__Try it__
Each line of the data below that holds the word "Biocentrique" is to be reported in full.

^^^^

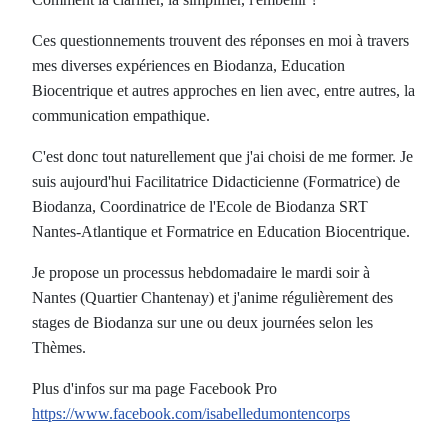
Ces questionnements trouvent des réponses en moi à travers
mes diverses expériences en Biodanza, Education
Biocentrique et autres approches en lien avec, entre autres, la
communication empathique.
C'est donc tout naturellement que j'ai choisi de me former. Je
suis aujourd'hui Facilitatrice Didacticienne (Formatrice) de
Biodanza, Coordinatrice de l'Ecole de Biodanza SRT
Nantes-Atlantique et Formatrice en Education Biocentrique.
Je propose un processus hebdomadaire le mardi soir à
Nantes (Quartier Chantenay) et j'anime régulièrement des
stages de Biodanza sur une ou deux journées selon les
Thèmes.
Plus d'infos sur ma page Facebook Pro
https://www.facebook.com/isabelledumontencorps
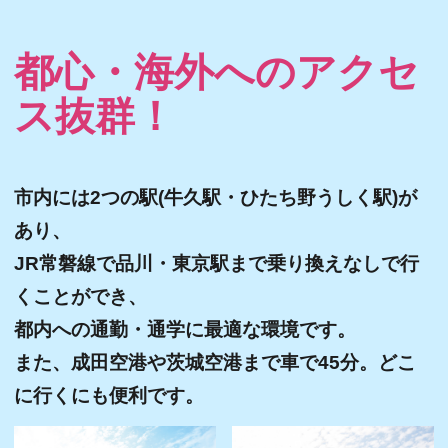
都心・海外へのアクセ
前へ
次へ
ス抜群！
市内には2つの駅(牛久駅・ひたち野うしく駅)が
あり、
JR常磐線で品川・東京駅まで乗り換えなしで行
くことができ、
都内への通勤・通学に最適な環境です。
また、成田空港や茨城空港まで車で45分。どこ
に行くにも便利です。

^^^^

__Reply to the task__
Biocentrique et autres approches en lien avec, entre autres, la
Nantes-Atlantique et Formatrice en Education Biocentrique.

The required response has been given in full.